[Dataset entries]

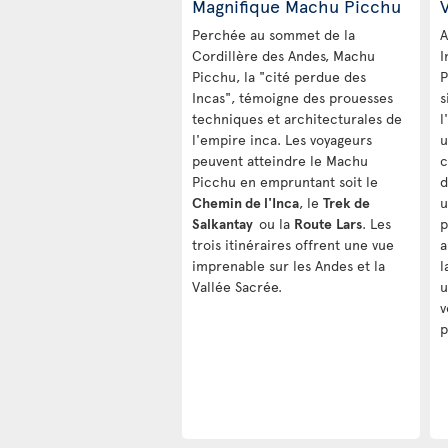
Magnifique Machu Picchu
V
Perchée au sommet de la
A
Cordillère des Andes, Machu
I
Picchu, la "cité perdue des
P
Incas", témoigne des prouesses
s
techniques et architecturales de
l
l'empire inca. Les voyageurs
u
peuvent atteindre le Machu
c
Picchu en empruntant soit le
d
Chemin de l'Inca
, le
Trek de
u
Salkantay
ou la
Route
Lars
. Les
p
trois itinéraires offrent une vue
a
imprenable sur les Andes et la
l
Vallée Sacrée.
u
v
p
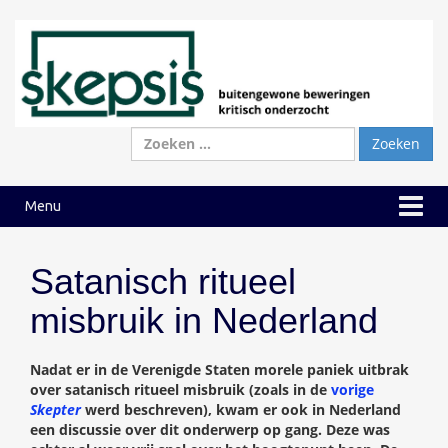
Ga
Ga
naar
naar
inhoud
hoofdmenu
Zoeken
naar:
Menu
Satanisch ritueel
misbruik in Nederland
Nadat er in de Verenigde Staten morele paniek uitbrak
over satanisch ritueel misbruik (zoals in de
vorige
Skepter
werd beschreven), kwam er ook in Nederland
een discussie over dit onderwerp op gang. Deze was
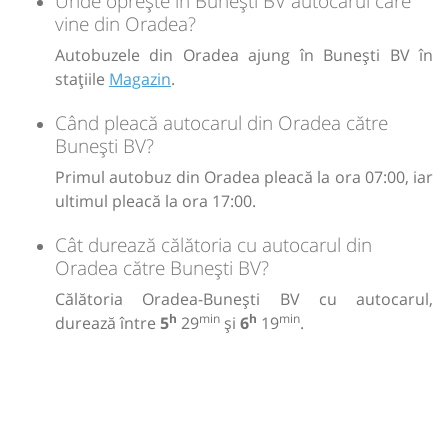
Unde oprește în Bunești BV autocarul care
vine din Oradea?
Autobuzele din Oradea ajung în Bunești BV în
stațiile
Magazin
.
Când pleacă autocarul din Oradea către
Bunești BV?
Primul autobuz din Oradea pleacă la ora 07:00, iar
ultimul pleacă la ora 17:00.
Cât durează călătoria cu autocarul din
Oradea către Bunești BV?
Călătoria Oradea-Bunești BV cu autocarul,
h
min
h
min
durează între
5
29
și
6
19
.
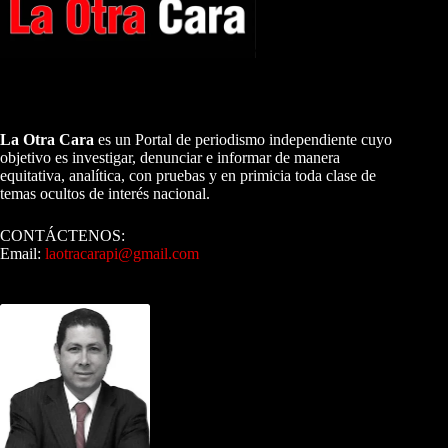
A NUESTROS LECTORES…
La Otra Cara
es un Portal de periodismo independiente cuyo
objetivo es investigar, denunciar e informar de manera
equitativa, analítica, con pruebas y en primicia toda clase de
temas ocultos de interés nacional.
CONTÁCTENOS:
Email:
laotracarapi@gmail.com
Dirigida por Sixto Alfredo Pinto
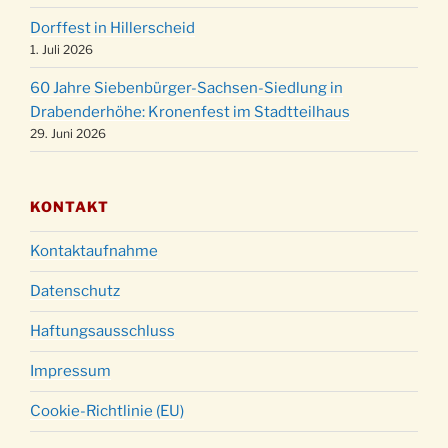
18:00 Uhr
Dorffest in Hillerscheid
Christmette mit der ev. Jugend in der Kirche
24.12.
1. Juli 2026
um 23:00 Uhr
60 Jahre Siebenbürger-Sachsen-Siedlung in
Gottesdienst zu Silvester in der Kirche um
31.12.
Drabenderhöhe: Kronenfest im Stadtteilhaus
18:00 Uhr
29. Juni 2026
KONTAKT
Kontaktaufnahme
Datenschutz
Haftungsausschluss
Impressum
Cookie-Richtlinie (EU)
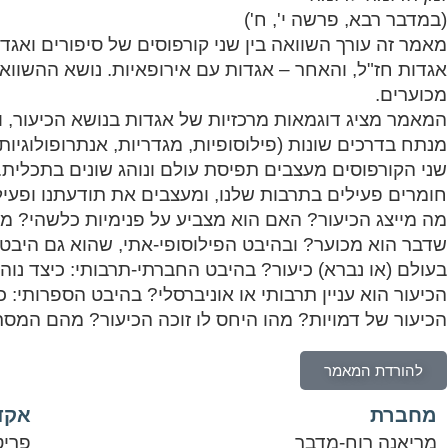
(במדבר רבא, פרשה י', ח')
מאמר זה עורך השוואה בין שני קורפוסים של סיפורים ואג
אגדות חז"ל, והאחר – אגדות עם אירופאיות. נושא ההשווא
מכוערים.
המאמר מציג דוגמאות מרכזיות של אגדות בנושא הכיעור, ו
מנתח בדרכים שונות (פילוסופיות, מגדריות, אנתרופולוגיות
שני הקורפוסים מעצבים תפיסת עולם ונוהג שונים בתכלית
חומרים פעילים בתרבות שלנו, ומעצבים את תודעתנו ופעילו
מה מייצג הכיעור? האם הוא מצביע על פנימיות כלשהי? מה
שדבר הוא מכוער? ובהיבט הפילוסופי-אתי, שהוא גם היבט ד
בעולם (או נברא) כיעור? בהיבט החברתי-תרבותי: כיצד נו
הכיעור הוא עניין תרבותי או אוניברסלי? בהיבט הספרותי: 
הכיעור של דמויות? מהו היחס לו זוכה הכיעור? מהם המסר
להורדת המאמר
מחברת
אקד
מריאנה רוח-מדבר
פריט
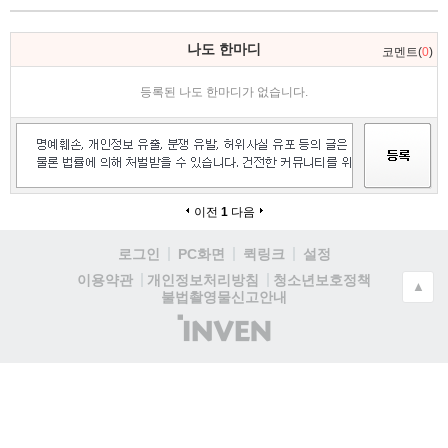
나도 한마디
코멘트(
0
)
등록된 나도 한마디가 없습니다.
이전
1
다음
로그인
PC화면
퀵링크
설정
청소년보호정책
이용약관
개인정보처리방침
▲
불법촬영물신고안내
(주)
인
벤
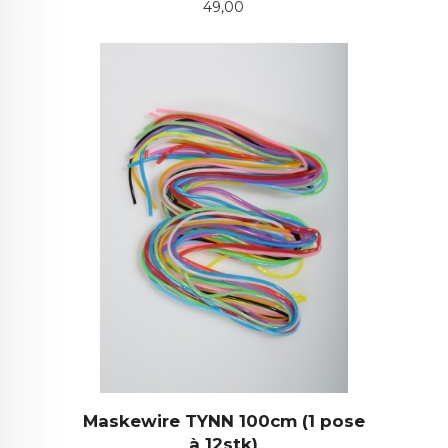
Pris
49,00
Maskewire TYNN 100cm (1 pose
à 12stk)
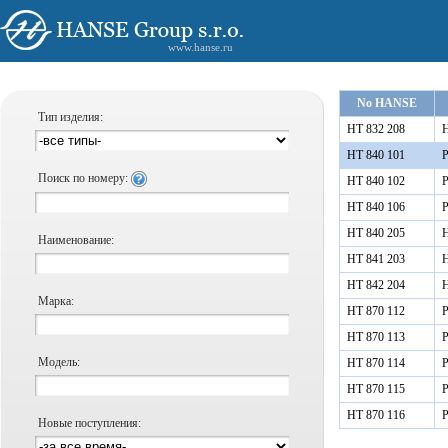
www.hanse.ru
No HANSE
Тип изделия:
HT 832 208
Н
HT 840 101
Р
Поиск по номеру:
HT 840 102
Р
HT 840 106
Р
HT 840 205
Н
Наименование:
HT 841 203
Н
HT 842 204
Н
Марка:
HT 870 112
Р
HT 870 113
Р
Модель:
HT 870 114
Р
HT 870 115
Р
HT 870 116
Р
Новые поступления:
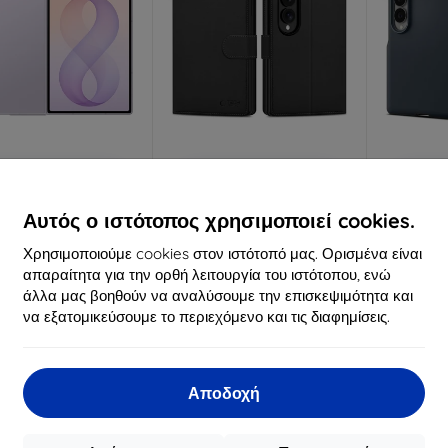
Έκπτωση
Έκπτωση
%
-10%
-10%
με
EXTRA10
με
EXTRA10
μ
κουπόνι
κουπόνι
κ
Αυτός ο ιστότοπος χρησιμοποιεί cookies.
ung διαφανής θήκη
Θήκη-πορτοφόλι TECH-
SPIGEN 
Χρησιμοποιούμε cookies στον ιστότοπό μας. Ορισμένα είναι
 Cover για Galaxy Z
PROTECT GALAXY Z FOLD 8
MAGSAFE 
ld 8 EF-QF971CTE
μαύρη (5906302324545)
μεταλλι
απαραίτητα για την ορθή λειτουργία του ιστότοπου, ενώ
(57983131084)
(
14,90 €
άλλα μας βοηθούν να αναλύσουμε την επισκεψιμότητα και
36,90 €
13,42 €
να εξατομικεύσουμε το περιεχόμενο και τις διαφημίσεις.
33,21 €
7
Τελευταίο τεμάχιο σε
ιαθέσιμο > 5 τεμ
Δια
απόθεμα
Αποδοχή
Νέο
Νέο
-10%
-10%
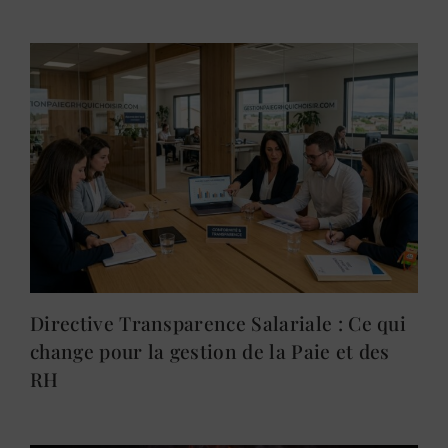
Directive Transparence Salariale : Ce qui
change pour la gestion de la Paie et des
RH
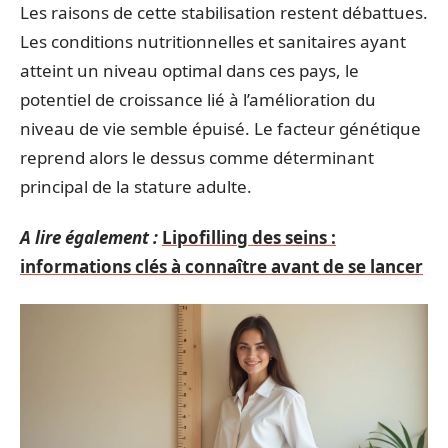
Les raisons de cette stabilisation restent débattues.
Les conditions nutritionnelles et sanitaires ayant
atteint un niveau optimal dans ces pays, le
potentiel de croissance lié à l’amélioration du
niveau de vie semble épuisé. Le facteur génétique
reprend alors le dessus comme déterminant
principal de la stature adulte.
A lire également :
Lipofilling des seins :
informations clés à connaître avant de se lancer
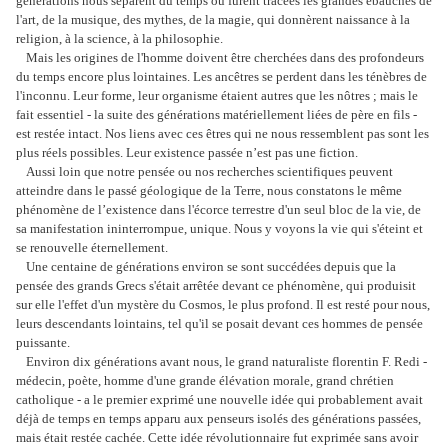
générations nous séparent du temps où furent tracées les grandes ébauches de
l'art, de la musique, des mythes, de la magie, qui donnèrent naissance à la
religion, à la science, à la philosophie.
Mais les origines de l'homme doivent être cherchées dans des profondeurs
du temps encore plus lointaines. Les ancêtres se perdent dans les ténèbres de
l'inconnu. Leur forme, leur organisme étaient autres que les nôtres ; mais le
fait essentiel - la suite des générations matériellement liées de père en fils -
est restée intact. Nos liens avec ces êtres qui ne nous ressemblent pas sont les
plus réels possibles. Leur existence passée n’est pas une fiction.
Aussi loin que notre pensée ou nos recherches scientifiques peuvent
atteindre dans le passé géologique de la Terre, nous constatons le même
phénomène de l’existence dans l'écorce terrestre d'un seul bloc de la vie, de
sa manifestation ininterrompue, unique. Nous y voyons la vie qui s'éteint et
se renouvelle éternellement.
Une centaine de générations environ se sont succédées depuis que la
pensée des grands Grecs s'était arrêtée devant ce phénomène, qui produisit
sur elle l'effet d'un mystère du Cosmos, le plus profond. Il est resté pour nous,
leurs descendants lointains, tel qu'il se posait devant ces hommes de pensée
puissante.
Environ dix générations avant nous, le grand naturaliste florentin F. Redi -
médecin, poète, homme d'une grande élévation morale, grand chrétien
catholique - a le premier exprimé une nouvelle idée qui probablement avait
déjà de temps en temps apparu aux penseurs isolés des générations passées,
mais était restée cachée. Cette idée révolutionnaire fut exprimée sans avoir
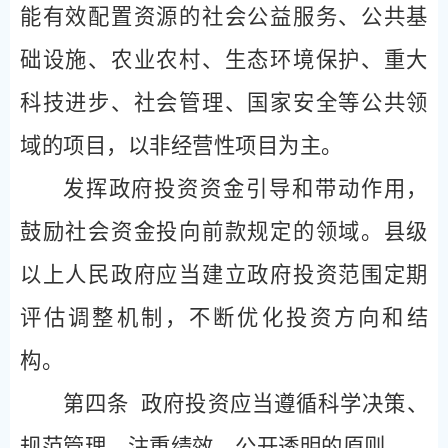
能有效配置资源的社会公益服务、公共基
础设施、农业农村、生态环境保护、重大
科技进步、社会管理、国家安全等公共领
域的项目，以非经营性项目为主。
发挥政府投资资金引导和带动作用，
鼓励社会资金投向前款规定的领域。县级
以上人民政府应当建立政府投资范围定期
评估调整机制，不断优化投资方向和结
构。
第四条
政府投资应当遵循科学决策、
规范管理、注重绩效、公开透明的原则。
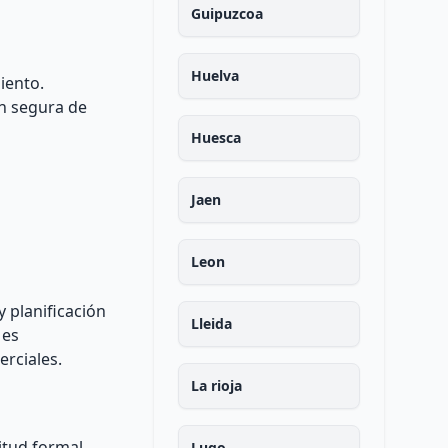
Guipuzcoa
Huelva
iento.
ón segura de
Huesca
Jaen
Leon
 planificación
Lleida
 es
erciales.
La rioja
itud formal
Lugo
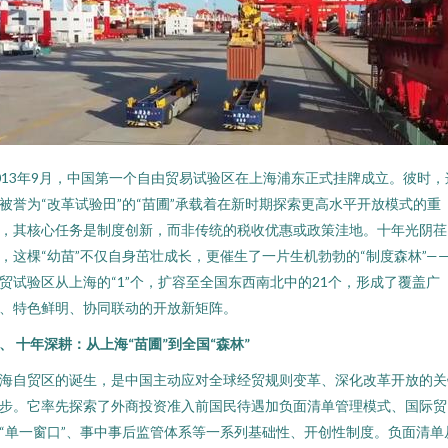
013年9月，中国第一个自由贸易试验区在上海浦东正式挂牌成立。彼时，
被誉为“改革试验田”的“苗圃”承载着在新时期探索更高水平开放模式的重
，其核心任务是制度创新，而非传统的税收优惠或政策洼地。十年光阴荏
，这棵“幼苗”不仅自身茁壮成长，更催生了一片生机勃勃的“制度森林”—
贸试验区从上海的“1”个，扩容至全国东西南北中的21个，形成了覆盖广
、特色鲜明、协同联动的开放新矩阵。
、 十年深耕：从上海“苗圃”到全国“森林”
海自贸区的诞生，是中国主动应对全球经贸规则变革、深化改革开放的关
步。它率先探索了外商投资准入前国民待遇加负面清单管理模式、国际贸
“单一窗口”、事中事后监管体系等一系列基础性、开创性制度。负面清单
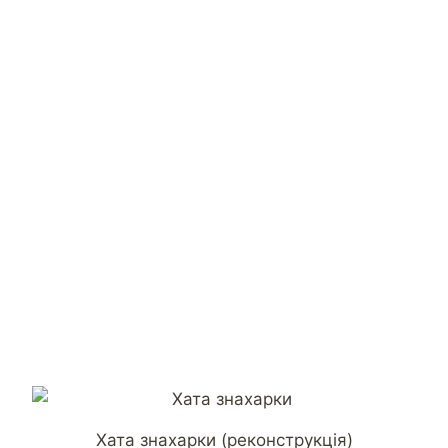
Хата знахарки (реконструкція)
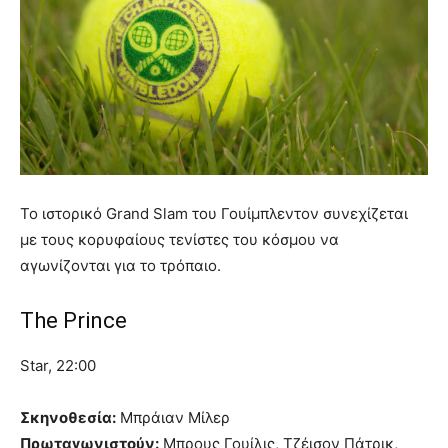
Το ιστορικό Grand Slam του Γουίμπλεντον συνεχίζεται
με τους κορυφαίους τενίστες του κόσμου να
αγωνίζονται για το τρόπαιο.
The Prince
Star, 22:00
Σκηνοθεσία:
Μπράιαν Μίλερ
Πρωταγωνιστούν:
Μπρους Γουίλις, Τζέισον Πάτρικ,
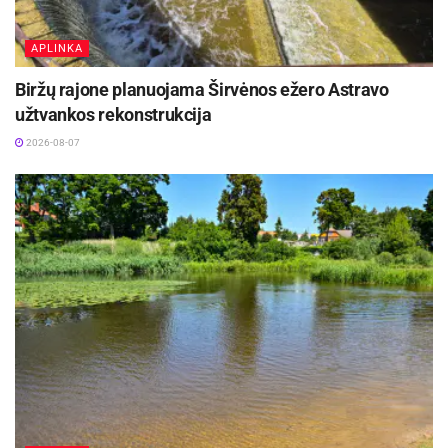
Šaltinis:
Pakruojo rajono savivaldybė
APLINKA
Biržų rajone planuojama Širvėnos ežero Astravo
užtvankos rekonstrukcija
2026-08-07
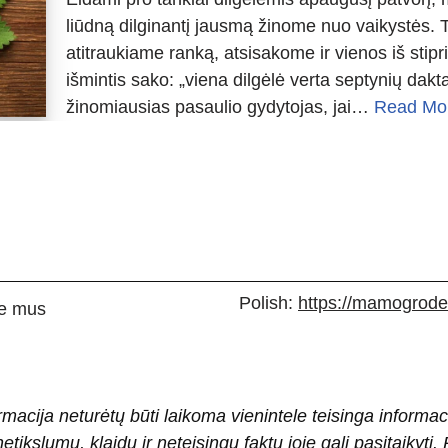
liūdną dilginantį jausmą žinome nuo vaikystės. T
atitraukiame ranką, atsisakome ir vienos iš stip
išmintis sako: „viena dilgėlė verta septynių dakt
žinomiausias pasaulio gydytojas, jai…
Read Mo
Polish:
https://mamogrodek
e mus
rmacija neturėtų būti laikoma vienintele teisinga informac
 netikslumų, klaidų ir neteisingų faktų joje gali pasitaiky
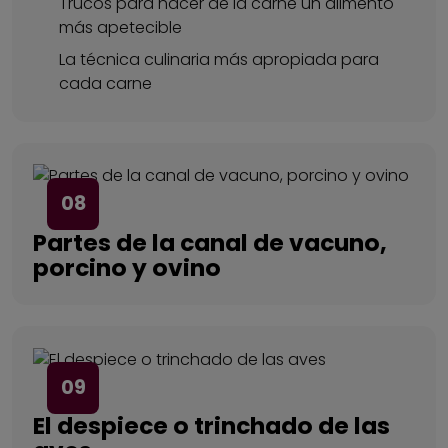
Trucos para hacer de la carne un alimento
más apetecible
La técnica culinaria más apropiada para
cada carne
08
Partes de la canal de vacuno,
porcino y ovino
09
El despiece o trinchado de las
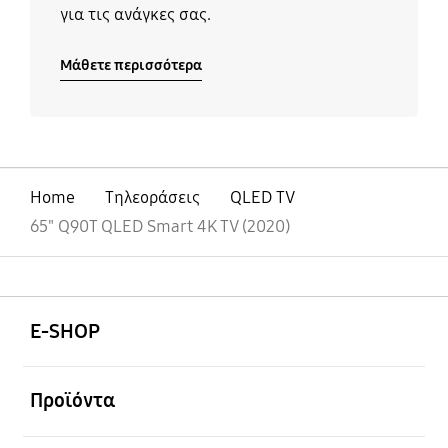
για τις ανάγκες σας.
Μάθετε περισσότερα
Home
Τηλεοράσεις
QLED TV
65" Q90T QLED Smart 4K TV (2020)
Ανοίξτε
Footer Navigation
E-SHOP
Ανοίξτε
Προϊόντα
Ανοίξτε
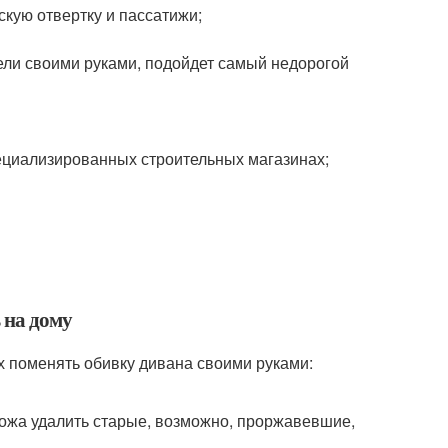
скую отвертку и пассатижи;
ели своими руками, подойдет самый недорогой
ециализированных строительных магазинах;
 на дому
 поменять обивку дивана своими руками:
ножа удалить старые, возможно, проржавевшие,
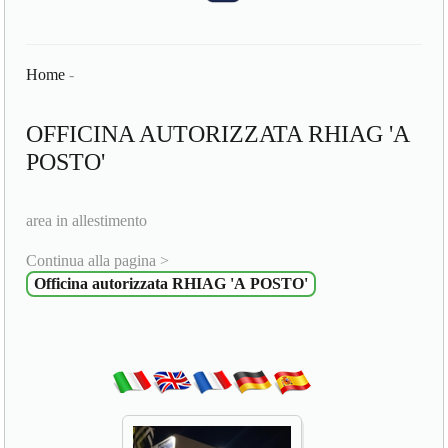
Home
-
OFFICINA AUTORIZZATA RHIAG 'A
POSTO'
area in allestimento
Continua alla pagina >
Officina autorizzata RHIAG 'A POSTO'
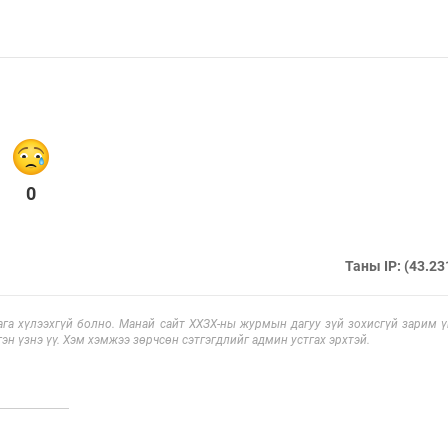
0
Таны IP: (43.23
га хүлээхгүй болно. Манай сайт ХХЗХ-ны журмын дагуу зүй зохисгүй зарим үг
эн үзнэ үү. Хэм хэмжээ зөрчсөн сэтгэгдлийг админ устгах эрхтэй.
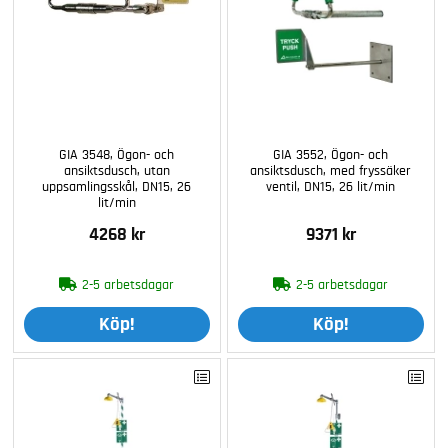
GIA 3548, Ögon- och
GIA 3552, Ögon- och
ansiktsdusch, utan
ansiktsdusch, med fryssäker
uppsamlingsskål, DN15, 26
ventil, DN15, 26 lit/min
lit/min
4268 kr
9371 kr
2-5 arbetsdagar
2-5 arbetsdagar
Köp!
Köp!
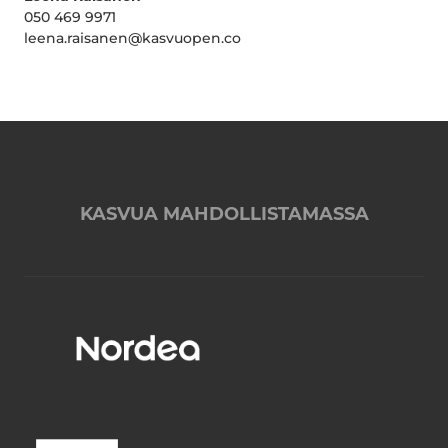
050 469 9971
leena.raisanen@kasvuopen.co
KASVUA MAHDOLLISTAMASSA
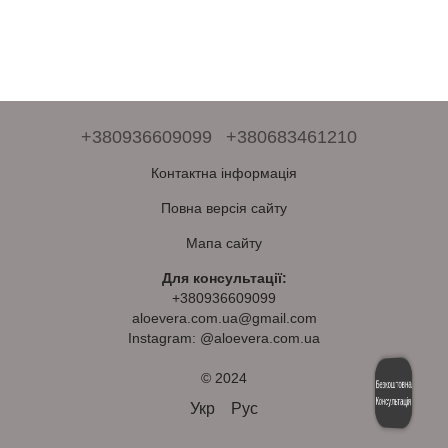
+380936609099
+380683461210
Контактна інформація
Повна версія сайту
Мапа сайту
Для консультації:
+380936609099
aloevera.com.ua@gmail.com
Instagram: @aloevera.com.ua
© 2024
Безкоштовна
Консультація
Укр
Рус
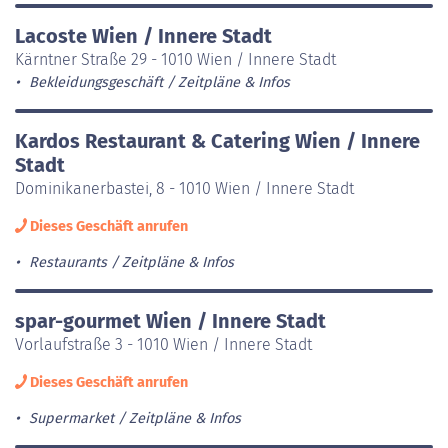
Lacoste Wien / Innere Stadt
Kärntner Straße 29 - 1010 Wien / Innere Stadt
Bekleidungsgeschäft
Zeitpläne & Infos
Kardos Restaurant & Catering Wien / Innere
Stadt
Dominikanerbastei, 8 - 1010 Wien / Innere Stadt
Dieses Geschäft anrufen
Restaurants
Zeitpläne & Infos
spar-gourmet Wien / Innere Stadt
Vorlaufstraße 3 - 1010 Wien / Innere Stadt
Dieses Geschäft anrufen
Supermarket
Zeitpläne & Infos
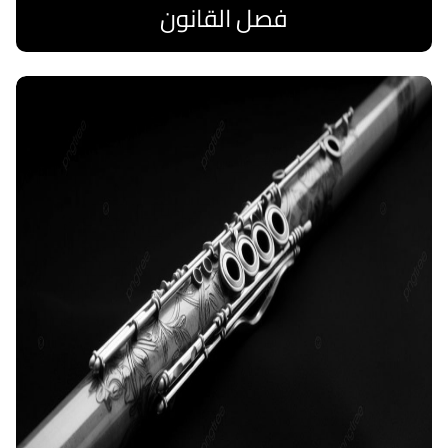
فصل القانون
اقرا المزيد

ASSIGNMENT:
Set down again, word for word, every line from the one with "l'empire inca. Les voyageurs" to the one with "מאמר זה עורך" in the entries above, and omit the pictures.

ANSWER FOR THIS EXERCISE:
l'empire inca. Les voyageurs
u
peuvent atteindre le Machu
c
Picchu en empruntant soit le
d
Chemin de l'Inca
, le
Trek de
u
Salkantay
ou la
Route
Lars
. Les
p
trois itinéraires offrent une vue
a
imprenable sur les Andes et la
l
Vallée Sacrée.
u
v
p
Ga
Ga
naar
naar
inhoud
hoofdmenu
Zoeken
naar:
Menu
Satanisch ritueel
misbruik in Nederland
Nadat er in de Verenigde Staten morele paniek uitbrak
over satanisch ritueel misbruik (zoals in de
vorige
Skepter
werd beschreven), kwam er ook in Nederland
een discussie over dit onderwerp op gang. Deze was
Unde oprește în Bunești BV autocarul care
vine din Oradea?
Autobuzele din Oradea ajung în Bunești BV în
stațiile
Magazin
.
Când pleacă autocarul din Oradea către
Bunești BV?
Primul autobuz din Oradea pleacă la ora 07:00, iar
ultimul pleacă la ora 17:00.
Cât durează călătoria cu autocarul din
Oradea către Bunești BV?
Călătoria Oradea-Bunești BV cu autocarul,
h
min
h
min
durează între
5
29
și
6
19
.
A NUESTROS LECTORES…
La Otra Cara
es un Portal de periodismo independiente cuyo
objetivo es investigar, denunciar e informar de manera
equitativa, analítica, con pruebas y en primicia toda clase de
temas ocultos de interés nacional.
CONTÁCTENOS:
Email:
laotracarapi@gmail.com
Dirigida por Sixto Alfredo Pinto
18:00 Uhr
Dorffest in Hillerscheid
Christmette mit der ev. Jugend in der Kirche
24.12.
1. Juli 2026
um 23:00 Uhr
60 Jahre Siebenbürger-Sachsen-Siedlung in
Gottesdienst zu Silvester in der Kirche um
31.12.
Drabenderhöhe: Kronenfest im Stadtteilhaus
18:00 Uhr
29. Juni 2026
KONTAKT
Kontaktaufnahme
Datenschutz
Haftungsausschluss
Impressum
Cookie-Richtlinie (EU)
(במדבר רבא, פרשה י', ח')
מאמר זה עורך השוואה בין שני קורפוסים של סיפורים ואג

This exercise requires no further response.